Тогда повсеместно расцветал чёрный рынок, те у кого были возможности, доставали продукты по блату. Но это было заботой родителей – а нам пятнадцатилетним пацанам, выросшим на Севере, к дефициту было не привыкать – народ тогда жил небогато, больше надеясь на собственные силы, нежели на советскую власть.
Все копались на огородах, заготавливали грибы-ягоды. Была даже специальная система так называемых "чеков", которые выдавали за собранные ягоды или ещё какие-либо редкие дары природы. Помню, как знакомые мужики ездили в мае заготавливать ивовую кору, из которой потом какие-то лекарства делали. За одну ходку, денег можно было заработать на новый мотоцикл, который по тем же "чекам" продавался вне очереди, также, как и импортная техника, шубы и прочие материальные воплощения мечтаний советских тружеников.
Павловская реформа в январе 1991 года поставила окончательный крест на советских деньгах. Отменили самые красивые купюры – фиолетовые двадцатипятирублёвки. Сбербанк заморозил вклады, кинув всех своих вкладчиков, а потом в апреле правительство почти в три раза повысило цены практически на все товары.
Но это были заботы родителей, наш масштаб был поменьше – лишь бы день простоять да ночь продержаться. Будущее для большинства из моих друзей чётко выражалось словом из пяти букв: "армия". Мы жили тогда настоящим, не зная прошлого и не думая о будущем. И деньгах мы тоже не думали.
Я вот помню – проснёшься утром, выпьешь чая с вареньем, и во двор к друзьям. Если погода хорошая, то всей компанией на великах купаться. А в сезон, если на дворе пятница, какой-то праздник или просто настроение такое – то можно было поехать в лес или на болота, насобирать ведро морошки, отвезти его на вокзал бабкам, продававшим ягоды пассажирам проходящих мимо поездов.
В этот момент включалась всеобщая система бартера – с обмена твоего товара на единицу всеобщего эквивалента: пол-литровую бутылку водки. В дальнейшем бутылку можно было обменять на десять пачек сигарет "Прима" (без фильтра) или пять пачек "Космоса" (с фильтром).
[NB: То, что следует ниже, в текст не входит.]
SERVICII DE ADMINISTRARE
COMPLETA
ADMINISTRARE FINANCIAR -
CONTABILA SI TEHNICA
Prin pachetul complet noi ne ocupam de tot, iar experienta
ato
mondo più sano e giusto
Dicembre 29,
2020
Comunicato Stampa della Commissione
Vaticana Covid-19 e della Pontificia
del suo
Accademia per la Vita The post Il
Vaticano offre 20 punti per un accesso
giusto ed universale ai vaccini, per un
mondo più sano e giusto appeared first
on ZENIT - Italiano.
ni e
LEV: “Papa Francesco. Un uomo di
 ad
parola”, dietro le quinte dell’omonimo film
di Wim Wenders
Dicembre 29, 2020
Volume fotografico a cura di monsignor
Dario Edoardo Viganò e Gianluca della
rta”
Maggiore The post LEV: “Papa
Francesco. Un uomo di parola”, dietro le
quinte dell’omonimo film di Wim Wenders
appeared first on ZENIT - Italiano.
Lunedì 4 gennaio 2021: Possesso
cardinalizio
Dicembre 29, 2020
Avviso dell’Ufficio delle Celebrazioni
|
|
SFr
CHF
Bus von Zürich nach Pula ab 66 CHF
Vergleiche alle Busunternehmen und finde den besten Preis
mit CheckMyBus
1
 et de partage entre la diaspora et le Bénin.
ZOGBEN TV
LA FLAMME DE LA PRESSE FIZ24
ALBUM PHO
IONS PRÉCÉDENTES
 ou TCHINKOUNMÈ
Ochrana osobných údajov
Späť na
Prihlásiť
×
Труд тоже стоил бутылку – вскопать огород под картошку, наколоть двор – всё стоило бутылку водки. Распилить машину дров – две бутылки, потому что нужна была бензопила.
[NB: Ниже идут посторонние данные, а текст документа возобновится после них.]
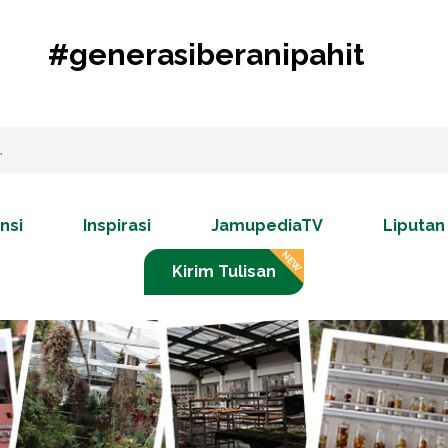
#generasiberanipahit
nsi
Inspirasi
JamupediaTV
Liputan
Kirim Tulisan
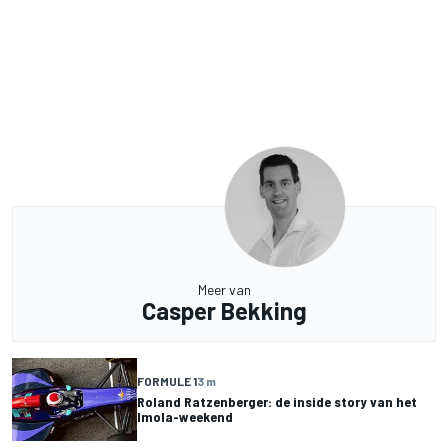
Meer van
Casper Bekking
FORMULE 1
3 m
Roland Ratzenberger: de inside story van het
Imola-weekend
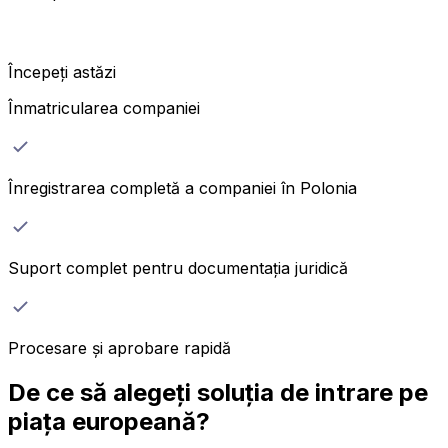
Începeți astăzi
Înmatricularea companiei
Înregistrarea completă a companiei în Polonia
Suport complet pentru documentația juridică
Procesare și aprobare rapidă
De ce să alegeți soluția de intrare pe
piața europeană?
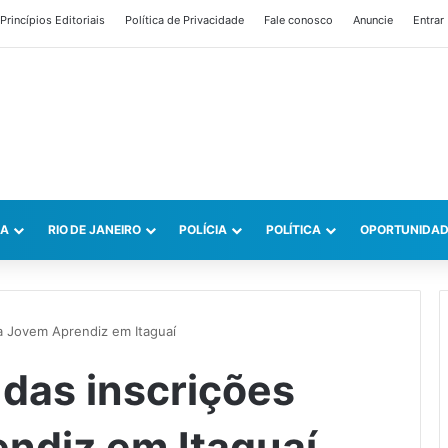
Princípios Editoriais
Política de Privacidade
Fale conosco
Anuncie
Entrar
CA
RIO DE JANEIRO
POLÍCIA
POLÍTICA
OPORTUNIDAD
ara Jovem Aprendiz em Itaguaí
o das inscrições
ndiz em Itaguaí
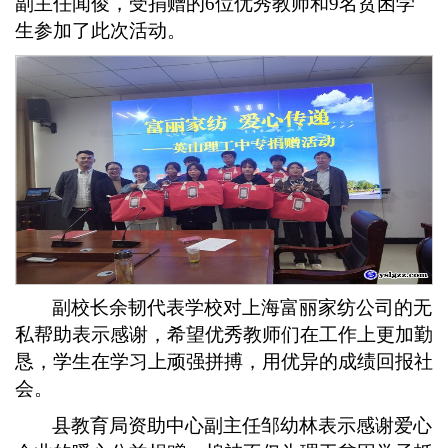
副主任
闻俊，受捐赠的
6
位优秀教师和
9名
贫困学
生参加了此次活动。
副校长余韧
代表学校
对上海富丽家纺公司的无
私帮助表示感谢，希望优秀教师们在工作上更加勤
恳，学生在学习上顽强拼搏，用优异的成绩
回报
社
会。
县教育局资助中心副主任邹幼林表示感谢爱心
Теоретически, бутылку водки можно было обменять на деньги, но смысла большого это не имело, так как в магазинах всё равно ничего не было, а водка постоянно дорожала. Бывали, конечно, и тут исключения – по какому-то секретному графику (тем не менее известному почти каждому жителю города) на станцию прибывал "Дядя Ваня".
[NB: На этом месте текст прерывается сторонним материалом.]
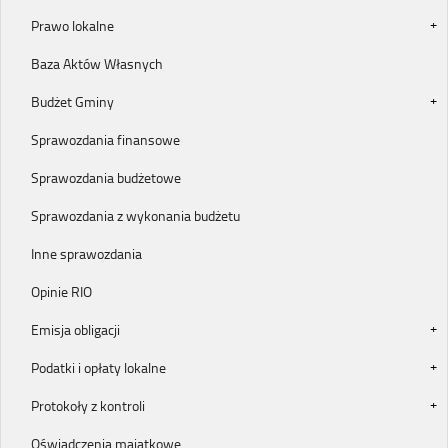
Prawo lokalne
Baza Aktów Własnych
Budżet Gminy
Sprawozdania finansowe
Sprawozdania budżetowe
Sprawozdania z wykonania budżetu
Inne sprawozdania
Opinie RIO
Emisja obligacji
Podatki i opłaty lokalne
Protokoły z kontroli
Oświadczenia majątkowe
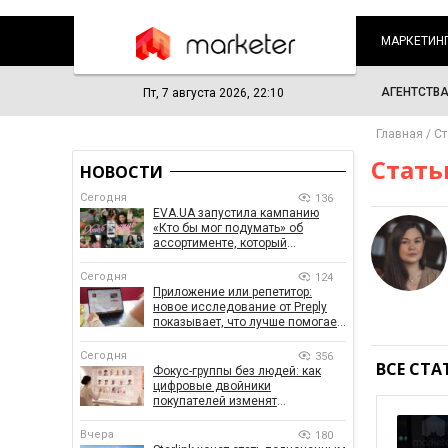
МАРКЕТИН
АГЕНТСТВ
Пт, 7 августа 2026, 22:10
Главная
Ст
Стать
НОВОСТИ
Сегодня
136
EVA.UA запустила кампанию
«Кто бы мог подумать» об
ассортименте, который
покупатели не ожидают увидеть
на платформе
Сегодня
124
Приложение или репетитор:
новое исследование от Preply
показывает, что лучше помогает
заговорить на иностранном
языке
Сегодня
356
ВСЕ СТА
Фокус-группы без людей: как
цифровые двойники
покупателей изменят
маркетинговые исследования
Вчера
180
Это был весьма интересный феномен – подойдя в нужное время к определённому вагону где-нибудь на задворках станции, можно было обнаружить группу людей с мрачными лицами и пустыми трёхлитровыми банками в руках. В какой-то момент стенка вагона отодвигалась в сторону, открывая стоящие внутри ящики с портвейном. Не теряя времени, мужики из бригады сопровождения начинали торговлю. Они брали у страждущего гражданина деньги, потом банку, ловко откупоривали бутылки, сливали портвейн в банку, а потом ставили пустую бутылку обратно в ящик, предварительно треснув по ней монтировкой. Типа, разбилась при перевозке.
Как вы уже заметили тема добычи алкоголя беспокоила нас тогда не меньше, чем наших американских сверстников из кинофильмов, которые предприимчивые комсомольцы крутили в видеопрокатах, внезапно появившихся почти повсюду. Сеанс стоил один рубль и вскоре это стало основной статьёй расходов (после алкоголя конечно!)
Нам открылся прекрасный новый мир населённый чаком, щварцем, брюсом, вандаммом и сталлонне. Были ещё и комедии и, конечно, эротика: эммануль, джой и любимые всеми шведки из далёкого Гамбурга. Попасть на поздние сеансы было не просто, но мы не сдавались. С нынешним интернетом те фильмы "для взрослых" конечно не сравнить, но для нас они открыли новый мир.